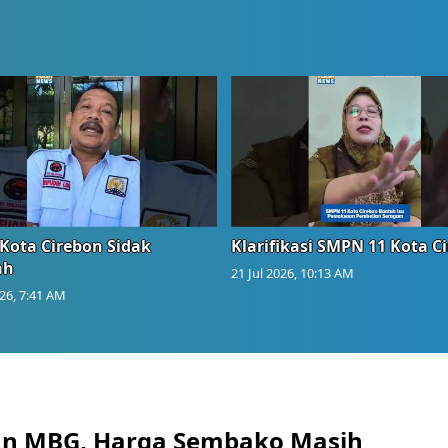
Kota Cirebon Sidak
Klarifikasi SMPN 11 Kota C
ah
21 Jul 2026, 10:13 AM
026, 7:41 AM
an MBG, Harga Sembako Masih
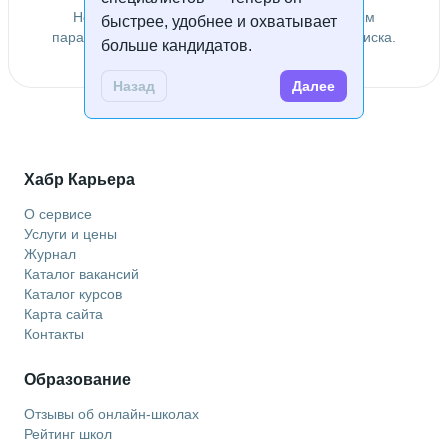
Не удалось найти специалистов по заданным
быстрее, удобнее и охватывает
параметрам. Попробуйте изменить условия поиска.
больше кандидатов.
Назад
Далее
Хабр Карьера
О сервисе
Услуги и цены
Журнал
Каталог вакансий
Каталог курсов
Карта сайта
Контакты
Образование
Отзывы об онлайн-школах
Рейтинг школ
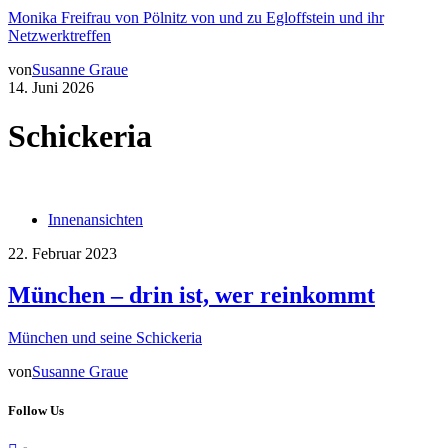
Monika Freifrau von Pölnitz von und zu Egloffstein und ihr
Netzwerktreffen
von
Susanne Graue
14. Juni 2026
Schickeria
Innenansichten
22. Februar 2023
München – drin ist, wer reinkommt
München und seine Schickeria
von
Susanne Graue
Follow Us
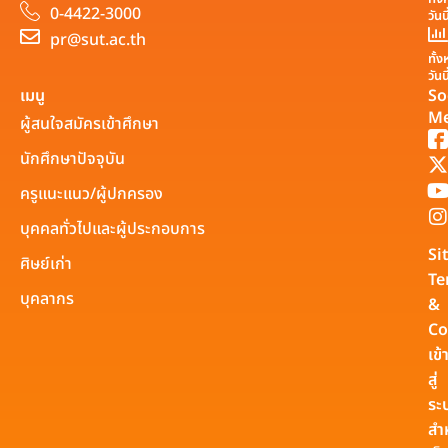
0-4422-3000
วันน
pr@sut.ac.th
ทั้
วันน
เมนู
So
Me
ผู้สนใจสมัครเข้าศึกษา
นักศึกษาปัจจุบัน
ครูแนะแนว/ผู้ปกครอง
บุคคลทั่วไปและผู้ประกอบการ
Si
ศิษย์เก่า
Te
บุคลากร
&
Co
เข้
สู่
ระ
สำ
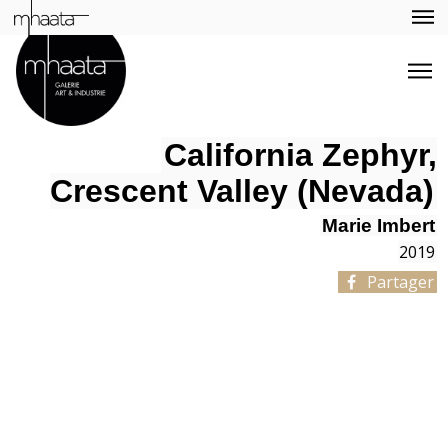
California Zephyr,
Crescent Valley (Nevada)
Marie Imbert
2019
Partager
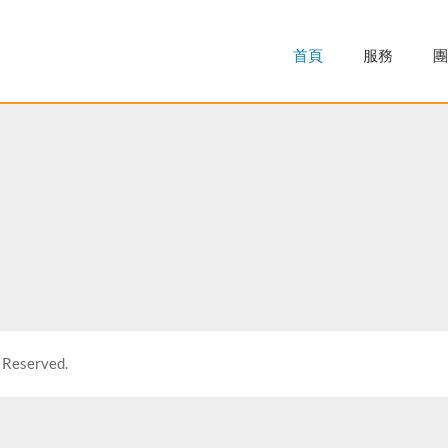
首頁
服務
團
 Reserved.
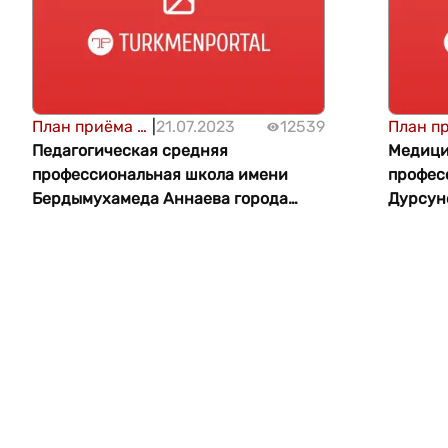
План приёма в
|
21.07.2023
12539
План п
высшие и
Педагогическая средняя
высшие
Медици
средние
профессиональная школа имени
средни
профес
профессиональные
Бердымухамеда Аннаева города
профес
Дурсун
учебные
Аркадаг
учебны
заведения -
заведе
2025/2026
2025/2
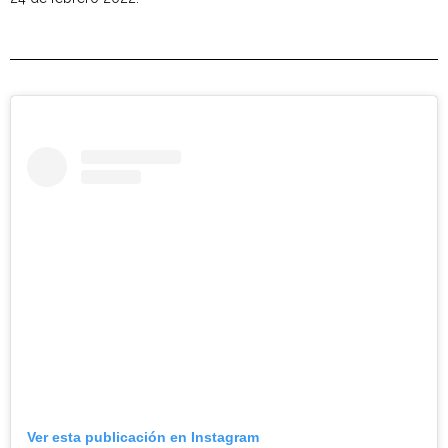
Ver esta publicación en Instagram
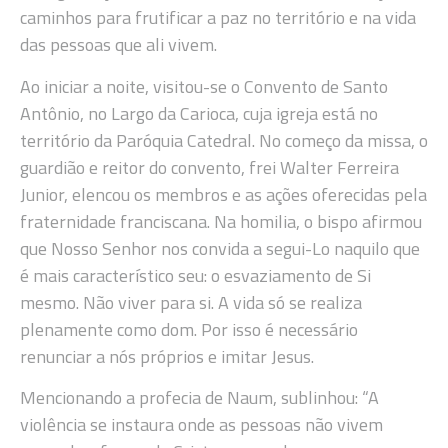
caminhos para frutificar a paz no território e na vida
das pessoas que ali vivem.
Ao iniciar a noite, visitou-se o Convento de Santo
Antônio, no Largo da Carioca, cuja igreja está no
território da Paróquia Catedral. No começo da missa, o
guardião e reitor do convento, frei Walter Ferreira
Junior, elencou os membros e as ações oferecidas pela
fraternidade franciscana. Na homilia, o bispo afirmou
que Nosso Senhor nos convida a segui-Lo naquilo que
é mais característico seu: o esvaziamento de Si
mesmo. Não viver para si. A vida só se realiza
plenamente como dom. Por isso é necessário
renunciar a nós próprios e imitar Jesus.
Mencionando a profecia de Naum, sublinhou: “A
violência se instaura onde as pessoas não vivem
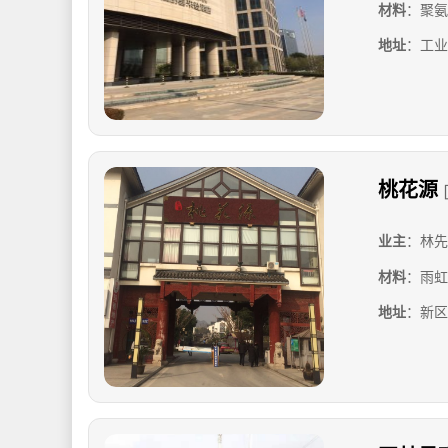
材料
：聚氨
地址
：工业
桃花源
业主
：林先
材料
：雨虹
地址
：新区木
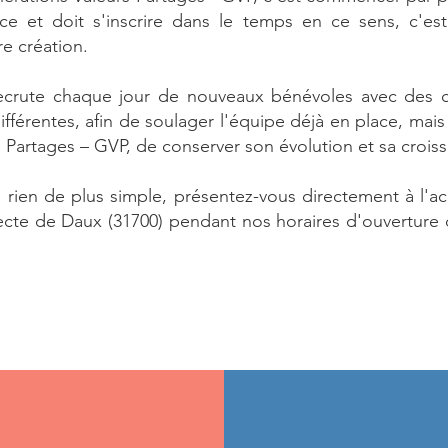
 et doit s'inscrire dans le temps en ce sens, c'es
re création.
recrute chaque jour de nouveaux bénévoles avec des ce
férentes, afin de soulager l'équipe déjà en place, mais
 Partages – GVP, de conserver son évolution et sa croiss
 rien de plus simple, présentez-vous directement à l'ac
lecte de Daux (31700) pendant nos horaires d'ouverture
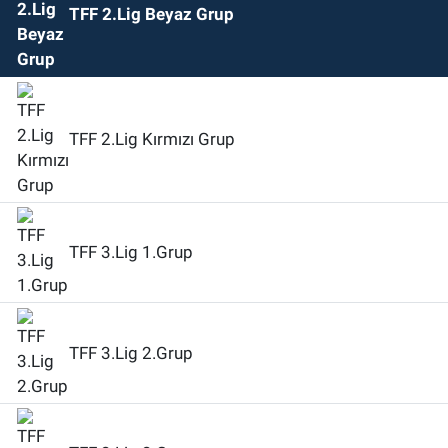
TFF 2.Lig Beyaz Grup
TFF 2.Lig Kırmızı Grup
TFF 3.Lig 1.Grup
TFF 3.Lig 2.Grup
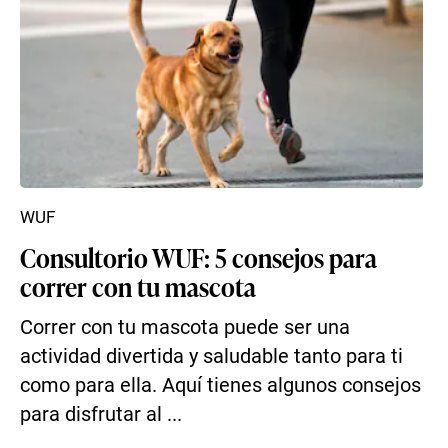
WUF
Consultorio WUF: 5 consejos para
correr con tu mascota
Correr con tu mascota puede ser una
actividad divertida y saludable tanto para ti
como para ella. Aquí tienes algunos consejos
para disfrutar al ...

□ □ □ □ □

Exercise directions: Print out the whole listing word for word. Leave the pictures out.

Problem solution:
Kota Cirebon Sidak
Klarifikasi SMPN 11 Kota C
ah
21 Jul 2026, 10:13 AM
026, 7:41 AM
an MBG, Harga Sembako Masih
Не удалось найти специалистов по заданным
быстрее, удобнее и охватывает
параметрам. Попробуйте изменить условия поиска.
больше кандидатов.
Назад
Далее
Хабр Карьера
О сервисе
Услуги и цены
Журнал
Каталог вакансий
Каталог курсов
Карта сайта
Контакты
Образование
Отзывы об онлайн-школах
Рейтинг школ
Monika Freifrau von Pölnitz von und zu Egloffstein und ihr
Netzwerktreffen
von
Susanne Graue
14. Juni 2026
Schickeria
Innenansichten
22. Februar 2023
München – drin ist, wer reinkommt
München und seine Schickeria
von
Susanne Graue
Follow Us
0-4422-3000
วันน
pr@sut.ac.th
ทั้
วันน
เมนู
So
Me
ผู้สนใจสมัครเข้าศึกษา
นักศึกษาปัจจุบัน
ครูแนะแนว/ผู้ปกครอง
บุคคลทั่วไปและผู้ประกอบการ
Si
ศิษย์เก่า
Te
บุคลากร
&
Co
เข้
สู่
ระ
สำ
California Zephyr,
Crescent Valley (Nevada)
Marie Imbert
2019
Partager
首頁
服務
團
 Reserved.
План приёма в
|
21.07.2023
12539
План п
высшие и
Педагогическая средняя
высшие
Медици
средние
профессиональная школа имени
средни
профес
профессиональные
Бердымухамеда Аннаева города
профес
Дурсун
учебные
Аркадаг
учебны
заведения -
заведе
2025/2026
2025/2
Ver esta publicación en Instagram
caminhos para frutificar a paz no território e na vida
das pessoas que ali vivem.
Ao iniciar a noite, visitou-se o Convento de Santo
Antônio, no Largo da Carioca, cuja igreja está no
território da Paróquia Catedral. No começo da missa, o
guardião e reitor do convento, frei Walter Ferreira
Junior, elencou os membros e as ações oferecidas pela
fraternidade franciscana. Na homilia, o bispo afirmou
que Nosso Senhor nos convida a segui-Lo naquilo que
é mais característico seu: o esvaziamento de Si
mesmo. Não viver para si. A vida só se realiza
plenamente como dom. Por isso é necessário
renunciar a nós próprios e imitar Jesus.
Mencionando a profecia de Naum, sublinhou: “A
violência se instaura onde as pessoas não vivem
材料
：聚氨
地址
：工业
桃花源
业主
：林先
材料
：雨虹
地址
：新区木
 et doit s'inscrire dans le temps en ce sens, c'es
re création.
recrute chaque jour de nouveaux bénévoles avec des ce
férentes, afin de soulager l'équipe déjà en place, mais
 Partages – GVP, de conserver son évolution et sa croiss
 rien de plus simple, présentez-vous directement à l'ac
lecte de Daux (31700) pendant nos horaires d'ouverture
TFF 2.Lig Beyaz Grup
TFF 2.Lig Kırmızı Grup
TFF 3.Lig 1.Grup
TFF 3.Lig 2.Grup
WUF
Consultorio WUF: 5 consejos para
correr con tu mascota
Correr con tu mascota puede ser una
actividad divertida y saludable tanto para ti
como para ella. Aquí tienes algunos consejos
para disfrutar al ...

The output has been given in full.